このリポジトリはミラー上の .../core-testing/os/ にあります。

core-testing には、core リポジトリへの候補となるパッケージが含まれています。

core-testing は、他の公式リポジトリと名前の衝突を起こす可能性がある唯一のリポジトリです。有効化するには、このリポジトリを /etc/pacman.conf ファイル内の最初のリポジトリにしなければなりません。

extra-testing

このリポジトリは core-testing リポジトリと似ていますが、extra リポジトリの候補になっているパッケージのために存在しています。

multilib-testing

このリポジトリは core-testing リポジトリと似ていますが、multilib リポジトリの候補になっているパッケージのために存在しています。

gnome-unstable

このリポジトリにはメインの extra-testing リポジトリに入る前の GNOME デスクトップ環境の次期安定板や安定板のリリース候補版が入っています。

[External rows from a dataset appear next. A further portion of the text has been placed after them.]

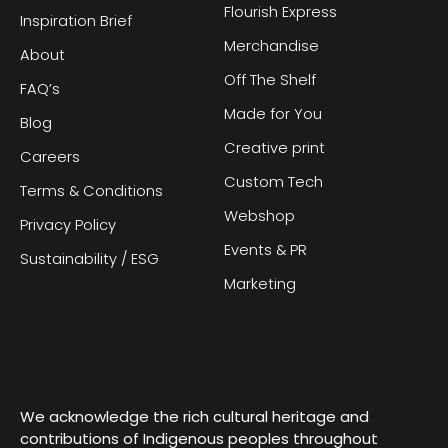
Flourish Express
Inspiration Brief
Merchandise
About
Off The Shelf
FAQ’s
Made for You
Blog
Creative print
Careers
Custom Tech
Terms & Conditions
Webshop
Privacy Policy
Events & PR
Sustainability / ESG
Marketing
We acknowledge the rich cultural heritage and
contributions of Indigenous peoples throughout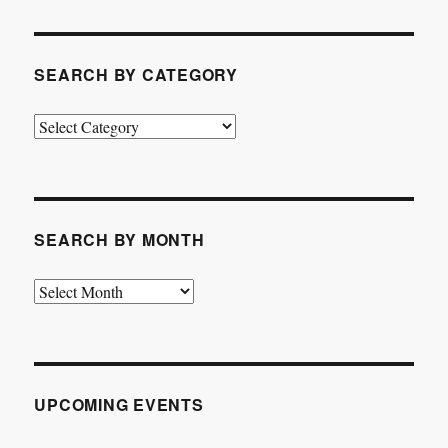
SEARCH BY CATEGORY
Search
by
Category
SEARCH BY MONTH
Search
by
Month
UPCOMING EVENTS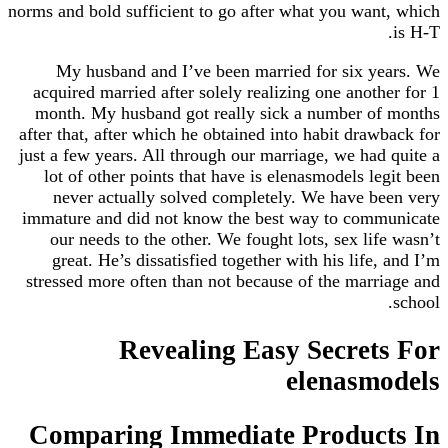
norms and bold sufficient to go after what you want, which
is H-T.
My husband and I’ve been married for six years. We
acquired married after solely realizing one another for 1
month. My husband got really sick a number of months
after that, after which he obtained into habit drawback for
just a few years. All through our marriage, we had quite a
lot of other points that have is elenasmodels legit been
never actually solved completely. We have been very
immature and did not know the best way to communicate
our needs to the other. We fought lots, sex life wasn’t
great. He’s dissatisfied together with his life, and I’m
stressed more often than not because of the marriage and
school.
Revealing Easy Secrets For
elenasmodels
Comparing Immediate Products In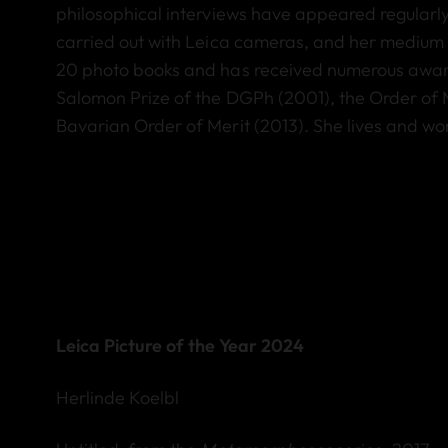
philosophical interviews have appeared regularl
carried out with Leica cameras, and her medium 
20 photo books and has received numerous awards
Salomon Prize of the DGPh (2001), the Order of 
Bavarian Order of Merit (2013). She lives and wo
Leica Picture of the Year 2024
Herlinde Koelbl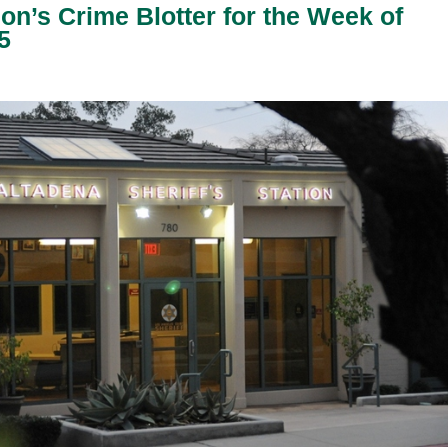
ion’s Crime Blotter for the Week of
5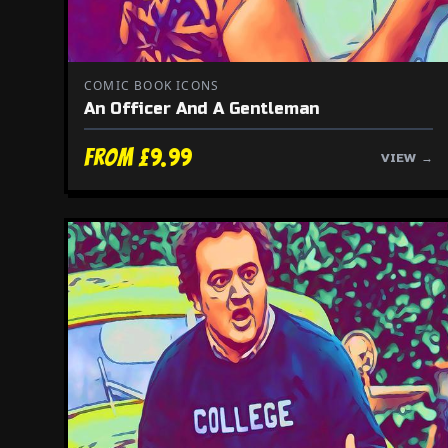
COMIC BOOK ICONS
An Officer And A Gentleman
From £9.99
VIEW →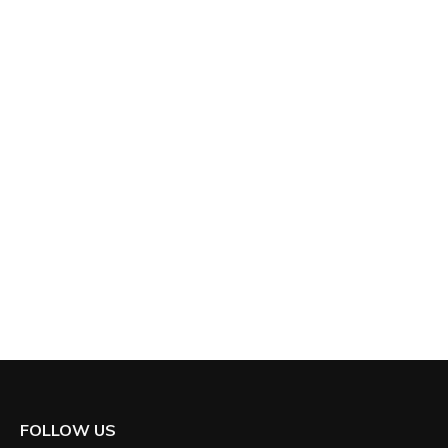
FOLLOW US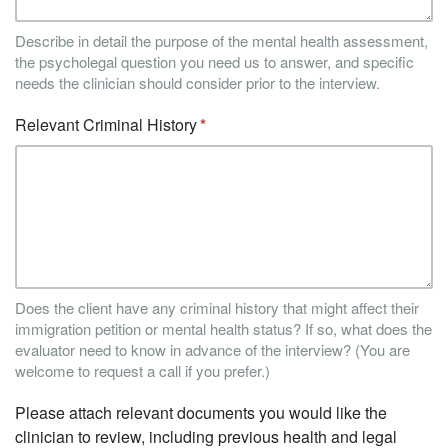
Describe in detail the purpose of the mental health assessment,
the psycholegal question you need us to answer, and specific
needs the clinician should consider prior to the interview.
Relevant Criminal History
Does the client have any criminal history that might affect their
immigration petition or mental health status? If so, what does the
evaluator need to know in advance of the interview? (You are
welcome to request a call if you prefer.)
Please attach relevant documents you would like the
clinician to review, including previous health and legal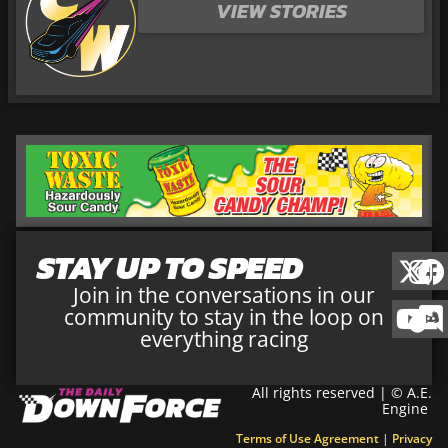
VIEW STORIES
STAY UP TO SPEED
Join in the conversations in our
community to stay in the loop on
everything racing
All rights reserved | © A.E.
Engine
Terms of Use Agreement
|
Privacy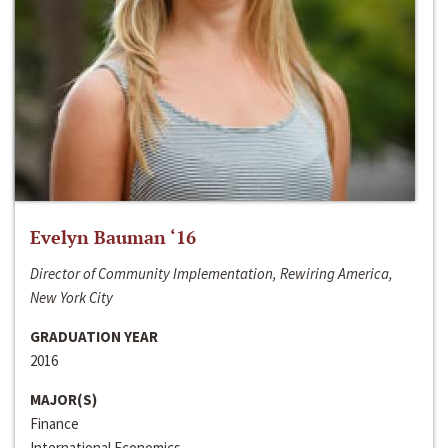
Evelyn Bauman ‘16
Director of Community Implementation, Rewiring America,
New York City
GRADUATION YEAR
2016
MAJOR(S)
Finance
International Economics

有効化するには、以下を /etc/pacman.conf に追加してください:

/etc/pacman.conf
[gnome-unstable]
Include = /etc/pacman.d/mirrorlist

gnome-unstable エントリは、設定ファイル内のリポジトリリストの中で最初のリポジトリにする必要があります (つまり、core-testing エントリよりも上)。

パッケージに関するバグは Arch Linux の GitLab に、その他のバグについては上流の GNOME Gitlab に報告してください。

kde-unstable

このリポジトリには KDE Plasma や KDE Applications の最新ベータ版やリリース候補版が入っています。

有効にするには、以下を /etc/pacman.conf に追加してください:

/etc/pacman.conf
[kde-unstable]
Include = /etc/pacman.d/mirrorlist

kde-unstable エントリは、設定ファイル内のリポジトリリストの中で最初のリポジトリにする必要があります (つまり、core-testing エントリよりも上)。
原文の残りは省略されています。